Task to carry out:
Of the entries below, return exactly those lines that fall between the one containing "defensa dels principis proclamats en l’article 4 de" and the one containing "ni e casual", the two end lines included.

Top of Supplied material

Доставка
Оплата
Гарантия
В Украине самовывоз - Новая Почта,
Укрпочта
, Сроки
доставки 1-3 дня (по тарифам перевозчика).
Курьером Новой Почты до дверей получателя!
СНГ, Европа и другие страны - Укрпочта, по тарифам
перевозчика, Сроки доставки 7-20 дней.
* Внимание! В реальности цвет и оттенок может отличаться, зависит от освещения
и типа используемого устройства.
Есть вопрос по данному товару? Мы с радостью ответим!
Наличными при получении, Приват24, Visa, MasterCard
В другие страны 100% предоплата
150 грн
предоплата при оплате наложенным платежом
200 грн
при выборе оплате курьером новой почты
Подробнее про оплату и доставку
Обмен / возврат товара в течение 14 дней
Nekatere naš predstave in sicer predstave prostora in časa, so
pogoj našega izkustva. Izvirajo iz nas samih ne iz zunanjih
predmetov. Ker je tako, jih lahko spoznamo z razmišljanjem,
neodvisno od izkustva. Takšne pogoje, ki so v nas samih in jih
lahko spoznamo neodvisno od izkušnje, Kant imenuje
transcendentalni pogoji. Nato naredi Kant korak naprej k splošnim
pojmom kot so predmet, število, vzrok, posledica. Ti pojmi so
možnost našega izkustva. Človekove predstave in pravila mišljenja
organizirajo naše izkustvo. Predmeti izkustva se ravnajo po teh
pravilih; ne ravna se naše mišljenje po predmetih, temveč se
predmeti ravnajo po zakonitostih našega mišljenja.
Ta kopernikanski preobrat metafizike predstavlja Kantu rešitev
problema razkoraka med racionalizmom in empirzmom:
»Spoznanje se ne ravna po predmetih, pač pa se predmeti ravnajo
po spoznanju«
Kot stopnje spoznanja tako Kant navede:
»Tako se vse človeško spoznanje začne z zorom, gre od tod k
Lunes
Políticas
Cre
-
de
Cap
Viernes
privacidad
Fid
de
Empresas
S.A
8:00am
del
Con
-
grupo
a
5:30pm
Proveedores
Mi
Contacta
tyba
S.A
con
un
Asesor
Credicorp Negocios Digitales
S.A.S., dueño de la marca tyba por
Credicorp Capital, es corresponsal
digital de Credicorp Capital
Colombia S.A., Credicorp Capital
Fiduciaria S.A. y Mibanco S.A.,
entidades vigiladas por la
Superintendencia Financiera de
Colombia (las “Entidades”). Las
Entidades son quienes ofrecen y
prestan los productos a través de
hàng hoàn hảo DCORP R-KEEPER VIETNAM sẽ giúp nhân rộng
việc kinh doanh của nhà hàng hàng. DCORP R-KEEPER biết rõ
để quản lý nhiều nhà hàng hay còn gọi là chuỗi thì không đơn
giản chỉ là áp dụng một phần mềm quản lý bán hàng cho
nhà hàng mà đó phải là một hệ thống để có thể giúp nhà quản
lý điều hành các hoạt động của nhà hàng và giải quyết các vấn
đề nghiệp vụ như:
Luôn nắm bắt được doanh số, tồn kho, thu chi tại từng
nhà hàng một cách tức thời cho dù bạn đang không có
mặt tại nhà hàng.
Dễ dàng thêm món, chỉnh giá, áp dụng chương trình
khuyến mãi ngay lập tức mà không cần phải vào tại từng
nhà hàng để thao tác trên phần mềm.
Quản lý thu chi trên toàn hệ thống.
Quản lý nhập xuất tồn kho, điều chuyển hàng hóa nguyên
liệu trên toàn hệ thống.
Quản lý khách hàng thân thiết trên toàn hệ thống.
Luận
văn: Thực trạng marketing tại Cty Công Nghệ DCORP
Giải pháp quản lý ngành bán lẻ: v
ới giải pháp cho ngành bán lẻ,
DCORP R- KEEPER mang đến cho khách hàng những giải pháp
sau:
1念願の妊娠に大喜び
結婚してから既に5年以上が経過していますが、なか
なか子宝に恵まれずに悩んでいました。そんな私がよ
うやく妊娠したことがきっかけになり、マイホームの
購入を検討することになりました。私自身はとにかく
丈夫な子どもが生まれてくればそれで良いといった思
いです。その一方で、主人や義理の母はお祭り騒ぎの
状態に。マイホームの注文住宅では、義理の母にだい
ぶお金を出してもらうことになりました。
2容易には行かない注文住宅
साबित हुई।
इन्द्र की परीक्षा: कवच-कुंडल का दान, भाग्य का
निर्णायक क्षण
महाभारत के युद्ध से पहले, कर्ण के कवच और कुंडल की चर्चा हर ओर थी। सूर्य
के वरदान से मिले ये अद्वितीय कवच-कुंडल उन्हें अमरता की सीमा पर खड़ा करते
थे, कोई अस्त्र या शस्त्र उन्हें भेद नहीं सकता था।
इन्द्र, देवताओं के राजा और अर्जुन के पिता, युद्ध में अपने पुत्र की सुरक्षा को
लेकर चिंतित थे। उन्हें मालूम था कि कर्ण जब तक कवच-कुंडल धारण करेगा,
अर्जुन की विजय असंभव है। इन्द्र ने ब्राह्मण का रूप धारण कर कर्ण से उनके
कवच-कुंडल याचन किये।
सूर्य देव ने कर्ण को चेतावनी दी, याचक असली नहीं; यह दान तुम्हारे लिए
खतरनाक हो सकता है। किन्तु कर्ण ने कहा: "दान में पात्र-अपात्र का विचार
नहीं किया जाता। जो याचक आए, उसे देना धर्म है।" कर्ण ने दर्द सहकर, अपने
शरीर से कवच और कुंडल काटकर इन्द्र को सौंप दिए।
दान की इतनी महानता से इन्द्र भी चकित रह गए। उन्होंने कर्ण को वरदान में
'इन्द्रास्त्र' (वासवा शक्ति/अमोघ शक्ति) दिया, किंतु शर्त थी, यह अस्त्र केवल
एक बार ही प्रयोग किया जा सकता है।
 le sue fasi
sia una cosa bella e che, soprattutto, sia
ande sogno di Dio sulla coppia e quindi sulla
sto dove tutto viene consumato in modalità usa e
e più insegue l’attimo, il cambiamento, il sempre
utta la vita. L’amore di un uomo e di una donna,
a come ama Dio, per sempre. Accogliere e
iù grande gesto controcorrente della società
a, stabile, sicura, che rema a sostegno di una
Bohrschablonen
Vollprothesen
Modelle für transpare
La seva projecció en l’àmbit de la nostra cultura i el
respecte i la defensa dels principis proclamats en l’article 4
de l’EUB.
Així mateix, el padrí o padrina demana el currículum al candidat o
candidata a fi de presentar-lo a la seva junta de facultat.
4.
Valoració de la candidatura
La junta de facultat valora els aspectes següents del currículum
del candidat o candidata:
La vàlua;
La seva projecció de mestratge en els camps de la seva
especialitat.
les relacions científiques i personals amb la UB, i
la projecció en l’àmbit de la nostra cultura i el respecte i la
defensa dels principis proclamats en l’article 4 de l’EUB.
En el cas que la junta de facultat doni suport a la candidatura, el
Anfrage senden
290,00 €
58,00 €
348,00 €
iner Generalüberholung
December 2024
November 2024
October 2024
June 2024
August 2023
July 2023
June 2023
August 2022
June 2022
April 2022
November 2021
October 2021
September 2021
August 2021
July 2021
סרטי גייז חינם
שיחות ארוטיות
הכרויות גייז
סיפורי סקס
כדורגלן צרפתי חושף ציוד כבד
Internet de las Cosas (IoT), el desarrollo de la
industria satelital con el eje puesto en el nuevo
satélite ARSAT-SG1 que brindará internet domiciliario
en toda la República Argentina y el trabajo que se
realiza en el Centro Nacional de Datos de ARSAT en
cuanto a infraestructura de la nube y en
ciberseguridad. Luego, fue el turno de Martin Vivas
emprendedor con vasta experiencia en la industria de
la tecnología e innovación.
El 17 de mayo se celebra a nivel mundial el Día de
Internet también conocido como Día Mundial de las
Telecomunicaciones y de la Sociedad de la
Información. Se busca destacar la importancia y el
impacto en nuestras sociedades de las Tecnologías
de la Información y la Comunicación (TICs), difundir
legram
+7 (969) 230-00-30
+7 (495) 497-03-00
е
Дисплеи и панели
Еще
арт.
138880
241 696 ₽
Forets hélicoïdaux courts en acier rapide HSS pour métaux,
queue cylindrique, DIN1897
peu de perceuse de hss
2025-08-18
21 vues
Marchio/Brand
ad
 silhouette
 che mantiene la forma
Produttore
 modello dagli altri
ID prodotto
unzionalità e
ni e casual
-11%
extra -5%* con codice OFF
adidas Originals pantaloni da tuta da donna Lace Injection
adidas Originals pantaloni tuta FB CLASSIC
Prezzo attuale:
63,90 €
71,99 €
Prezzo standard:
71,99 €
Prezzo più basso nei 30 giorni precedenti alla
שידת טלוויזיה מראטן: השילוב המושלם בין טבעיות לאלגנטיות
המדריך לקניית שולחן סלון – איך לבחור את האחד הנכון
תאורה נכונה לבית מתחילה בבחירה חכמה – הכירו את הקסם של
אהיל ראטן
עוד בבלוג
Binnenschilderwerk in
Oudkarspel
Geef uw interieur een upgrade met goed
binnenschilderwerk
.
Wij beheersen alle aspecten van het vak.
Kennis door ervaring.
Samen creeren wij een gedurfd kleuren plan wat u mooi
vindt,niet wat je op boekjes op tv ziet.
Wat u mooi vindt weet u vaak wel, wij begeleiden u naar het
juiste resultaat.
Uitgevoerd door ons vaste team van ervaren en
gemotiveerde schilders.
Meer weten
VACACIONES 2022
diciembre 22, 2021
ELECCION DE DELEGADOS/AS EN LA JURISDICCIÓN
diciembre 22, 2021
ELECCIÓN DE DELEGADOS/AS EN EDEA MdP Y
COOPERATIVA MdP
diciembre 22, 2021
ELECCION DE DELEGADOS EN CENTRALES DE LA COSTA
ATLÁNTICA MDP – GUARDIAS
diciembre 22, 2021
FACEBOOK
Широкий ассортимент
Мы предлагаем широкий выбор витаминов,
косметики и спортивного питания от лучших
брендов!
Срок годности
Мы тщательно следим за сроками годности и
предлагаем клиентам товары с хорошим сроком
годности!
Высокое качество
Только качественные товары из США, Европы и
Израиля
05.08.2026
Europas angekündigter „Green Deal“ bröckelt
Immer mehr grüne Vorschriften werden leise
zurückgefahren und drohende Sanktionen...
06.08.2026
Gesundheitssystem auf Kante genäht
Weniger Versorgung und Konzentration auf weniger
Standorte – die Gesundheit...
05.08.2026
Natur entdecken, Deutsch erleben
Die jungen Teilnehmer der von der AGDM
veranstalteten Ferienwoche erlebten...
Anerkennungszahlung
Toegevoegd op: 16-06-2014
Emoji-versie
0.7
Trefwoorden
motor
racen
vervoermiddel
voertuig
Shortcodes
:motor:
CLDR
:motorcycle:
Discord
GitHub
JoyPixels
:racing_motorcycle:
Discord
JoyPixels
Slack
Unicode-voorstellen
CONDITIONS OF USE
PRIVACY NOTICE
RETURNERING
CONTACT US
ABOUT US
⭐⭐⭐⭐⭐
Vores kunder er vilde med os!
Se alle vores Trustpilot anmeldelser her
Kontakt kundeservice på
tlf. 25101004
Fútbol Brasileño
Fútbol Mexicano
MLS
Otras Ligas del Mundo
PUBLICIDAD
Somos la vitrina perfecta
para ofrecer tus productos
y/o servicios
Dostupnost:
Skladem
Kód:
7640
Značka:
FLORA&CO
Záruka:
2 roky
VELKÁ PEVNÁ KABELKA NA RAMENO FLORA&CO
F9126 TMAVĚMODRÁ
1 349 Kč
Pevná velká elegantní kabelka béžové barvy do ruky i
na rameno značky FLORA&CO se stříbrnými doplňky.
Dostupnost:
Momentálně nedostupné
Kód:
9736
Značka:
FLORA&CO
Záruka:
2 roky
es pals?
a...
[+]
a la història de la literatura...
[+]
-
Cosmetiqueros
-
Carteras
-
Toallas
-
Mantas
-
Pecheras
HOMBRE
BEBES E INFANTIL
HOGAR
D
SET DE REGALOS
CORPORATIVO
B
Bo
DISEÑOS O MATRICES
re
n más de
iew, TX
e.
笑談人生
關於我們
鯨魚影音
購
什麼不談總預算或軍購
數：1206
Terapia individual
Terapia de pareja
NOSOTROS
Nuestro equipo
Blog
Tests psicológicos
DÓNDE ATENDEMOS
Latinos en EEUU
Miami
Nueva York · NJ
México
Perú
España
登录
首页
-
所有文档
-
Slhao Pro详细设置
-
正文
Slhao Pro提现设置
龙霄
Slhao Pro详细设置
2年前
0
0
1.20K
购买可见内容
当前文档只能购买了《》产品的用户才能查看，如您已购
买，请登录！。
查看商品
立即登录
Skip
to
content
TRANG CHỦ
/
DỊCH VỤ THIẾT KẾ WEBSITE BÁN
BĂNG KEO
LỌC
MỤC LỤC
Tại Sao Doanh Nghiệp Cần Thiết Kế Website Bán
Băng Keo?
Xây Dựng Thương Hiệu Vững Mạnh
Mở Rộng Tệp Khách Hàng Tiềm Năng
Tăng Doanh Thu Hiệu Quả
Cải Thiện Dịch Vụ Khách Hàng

Bottom of Supplied material

Answer section:
defensa dels principis proclamats en l’article 4 de l’EUB.
En el cas que la junta de facultat doni suport a la candidatura, el
Anfrage senden
290,00 €
58,00 €
348,00 €
iner Generalüberholung
December 2024
November 2024
October 2024
June 2024
August 2023
July 2023
June 2023
August 2022
June 2022
April 2022
November 2021
October 2021
September 2021
August 2021
July 2021
סרטי גייז חינם
שיחות ארוטיות
הכרויות גייז
סיפורי סקס
כדורגלן צרפתי חושף ציוד כבד
Internet de las Cosas (IoT), el desarrollo de la
industria satelital con el eje puesto en el nuevo
satélite ARSAT-SG1 que brindará internet domiciliario
en toda la República Argentina y el trabajo que se
realiza en el Centro Nacional de Datos de ARSAT en
cuanto a infraestructura de la nube y en
ciberseguridad. Luego, fue el turno de Martin Vivas
emprendedor con vasta experiencia en la industria de
la tecnología e innovación.
El 17 de mayo se celebra a nivel mundial el Día de
Internet también conocido como Día Mundial de las
Telecomunicaciones y de la Sociedad de la
Información. Se busca destacar la importancia y el
impacto en nuestras sociedades de las Tecnologías
de la Información y la Comunicación (TICs), difundir
legram
+7 (969) 230-00-30
+7 (495) 497-03-00
е
Дисплеи и панели
Еще
арт.
138880
241 696 ₽
Forets hélicoïdaux courts en acier rapide HSS pour métaux,
queue cylindrique, DIN1897
peu de perceuse de hss
2025-08-18
21 vues
Marchio/Brand
ad
 silhouette
 che mantiene la forma
Produttore
 modello dagli altri
ID prodotto
unzionalità e
ni e casual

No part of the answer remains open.